Friday, April 1, 2011

exclusive : HRH Prince Andrew To Be Appointed Governor of NSW

The fun-loving but  troubled British royal HRH Prince Andrew, the Duke of York is to be appointed Governor of NSW by the new premier Barry O'Farrell, taking up his appointment in November this year when the current incumbent Marie Bashir retires.

The official announcement is expected to be made by HRH The Queen when she visits the country in October for the CHOGM conference. And the O'Farrell family and royal family have been linked by an incident from over 140 years ago (see below).

O'Farrell has always said that Government House, perched high above the Opera House with it's sensational views of Sydney Harbour would be rightfully restored as the Governor's home if he won the election. With his convincing win on Saturday when the Coalition swept into power with 68 seats to Labor's 20, the new premier has a mandate to implement most of his policies.

It's been 15 years since former premier Bob Carr closed the Governor's mansion . Since then it's been available for everything-weddings, parties , barmitzvahs and so on. The Coalition has always claimed it was a scandal and the Monarchist's League has been outraged that NSW Governors would live in their own homes rather than the official residence.

Although ex-convict architect Francis Greenaway was originally commissioned to design Government House it was eventually built by English architect  Edward Blore and finished in 1890.

 Blore working in the romantic Gothic style, produced a mock castle which matched the crenellations of the existing nearby Greenway stables. The new building immediately became the talk of the town and helped establish the romantic Regency style in residential architecture which became popular in the colony over the next twenty years.

Prince Andrew, a man used to luxury and who has been the butt of numerous scandalous tales in the British media over his association with the New York millionaire Jeffrey Epstein should feel right at home in his new abode. It has style and plenty of space and beautiful gardens for entertaining on a large scale. With maids, butlers and 2 Royal Equerries plus his own staff and several official limousines he will want for nothing.

There are 28 rooms and the large reception area is a richly decorated two-storey hall with a musicians gallery. Government House also reputedly introduced the first modern water closet to Australia. The porte-coche was added in 1873, and the two front rooms extended about 1900. Although there had been earlier proposals (c.1900) to move the vestigial Governor into more modest premises, it was not until 1996 that this finally occurred under the premiership of Carr.

Numerous Royals have stayed there in the past including The Queen and Prince Phillip and Prince Charles and Diana when they were together and Pope Benedict slept there for 2 nights in 2008.

Jane & Sarah
It's been long rumoured amongst royal circles in the UK that Andrew would have to packed off somewhere sensible to re-create his crumbling public image. A spell as Governor of NSW for the normal 4 year appointment would seem the ideal solution.

And he should feel right at home. Sister-in-law Jane Ferguson lives a short drive away in Bondi and ex-wife Fergie is a regular visitor.
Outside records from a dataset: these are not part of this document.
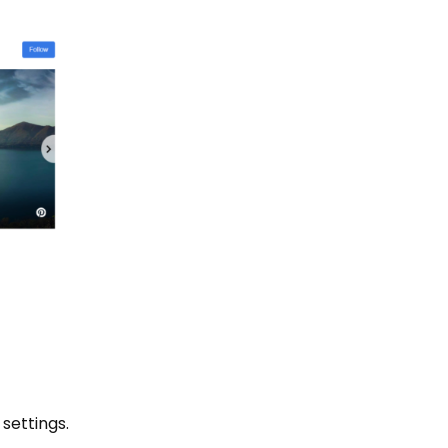
settings.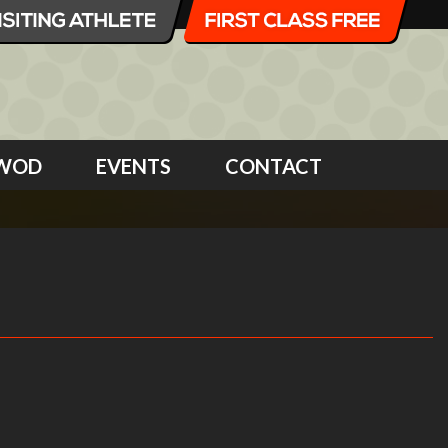
WOD
EVENTS
CONTACT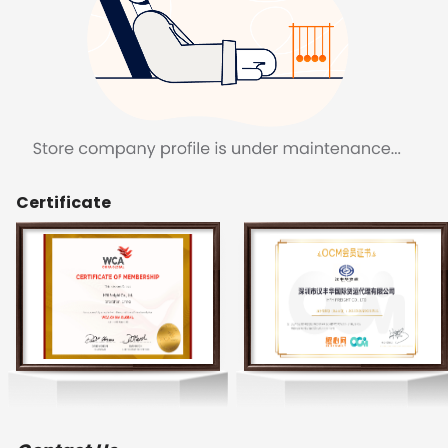
Certificate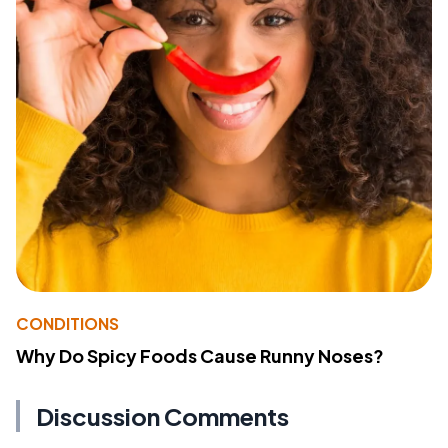
CONDITIONS
Why Do Spicy Foods Cause Runny Noses?
Discussion Comments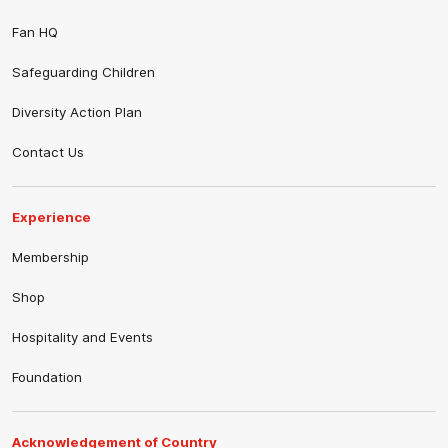
Fan HQ
Safeguarding Children
Diversity Action Plan
Contact Us
Experience
Membership
Shop
Hospitality and Events
Foundation
Acknowledgement of Country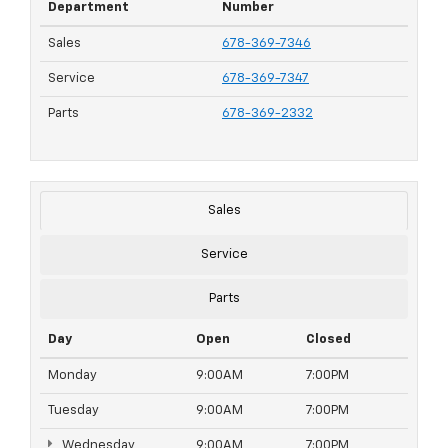
Department
Number
Sales
678-369-7346
Service
678-369-7347
Parts
678-369-2332
Sales
Service
Parts
Day
Open
Closed
Monday
9:00AM
7:00PM
Tuesday
9:00AM
7:00PM
Wednesday
9:00AM
7:00PM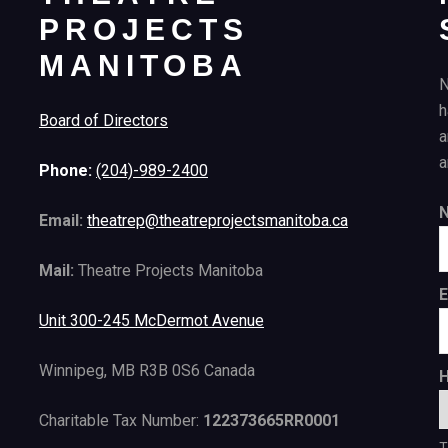
PROJECTS
MANITOBA
N
h
Board of Directors
a
a
Phone:
(204)-989-2400
Email:
theatrep@theatreprojectsmanitoba.ca
Mail:
Theatre Projects Manitoba
E
Unit 300-245 McDermot Avenue
Winnipeg, MB R3B 0S6 Canada
H
Charitable Tax Number:
122373665RR0001
T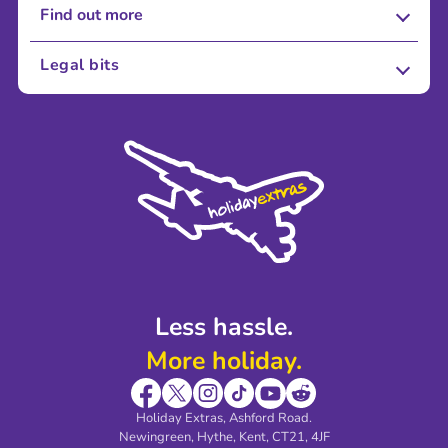
Find out more
About Us
Legal bits
Careers
Terms and Conditions
Press
Cookie Policy
Sustainability
Privacy Policy
Accessibility
Legal Stuff
Partnerships
Modern Slavery Agreement
Blog & Media
Shop travel essentials
Less hassle.
More holiday.
Holiday Extras, Ashford Road.
Newingreen, Hythe, Kent, CT21, 4JF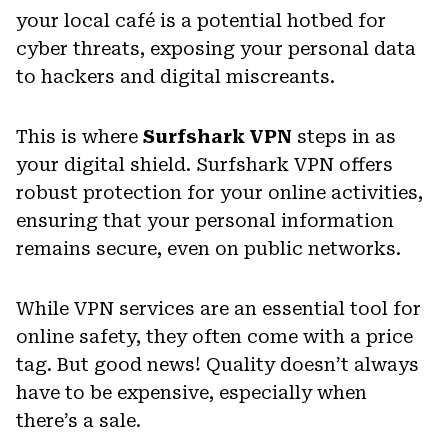
your local café is a potential hotbed for
cyber threats, exposing your personal data
to hackers and digital miscreants.
This is where
Surfshark VPN
steps in as
your digital shield. Surfshark VPN offers
robust protection for your online activities,
ensuring that your personal information
remains secure, even on public networks.
While VPN services are an essential tool for
online safety, they often come with a price
tag. But good news! Quality doesn’t always
have to be expensive, especially when
there’s a sale.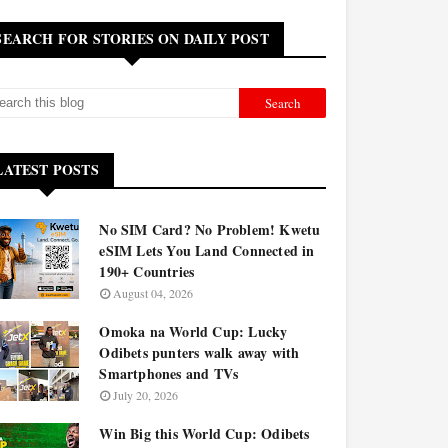
SEARCH FOR STORIES ON DAILY POST
LATEST POSTS
No SIM Card? No Problem! Kwetu
eSIM Lets You Land Connected in
190+ Countries
August 04, 2026
Omoka na World Cup: Lucky
Odibets punters walk away with
Smartphones and TVs
July 20, 2026
Win Big this World Cup: Odibets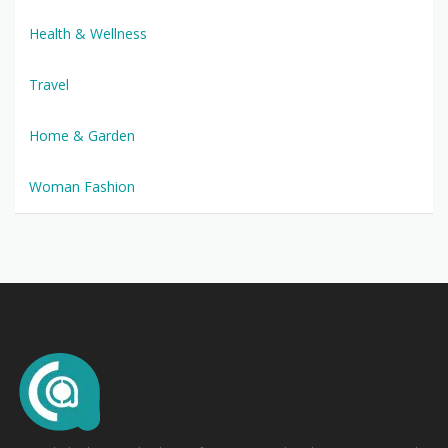
Health & Wellness
Travel
Home & Garden
Woman Fashion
There are plenty of nightclubs and attractions for the Andrew's fun loving daughters should they visit and if Andy wants a casual drink there's always the Lord Dudley pub in Woolahra, a favourite of Prince Harry.

Andrew's appointment follows in a tradition of packing off Royals to the colonies for further education and royal duties.

a depiction of the attempted assassination: National Gallery

1867 visit of Queen Victoria's son Prince Alfred to Australia was the first by a member of the British Royal family and was tumultuous, to say the least.

It produced an outpouring of national exaltation and then of national shame following an assassination attempt on the Prince.

 On 12 March 1868 an  ancestor of the new premier-Henry James O'Farrell shot the Prince in the back at a public function in Clontarf, Sydney. O'Farrell was immediately arrested, and was convicted and hanged on 21 April that same year.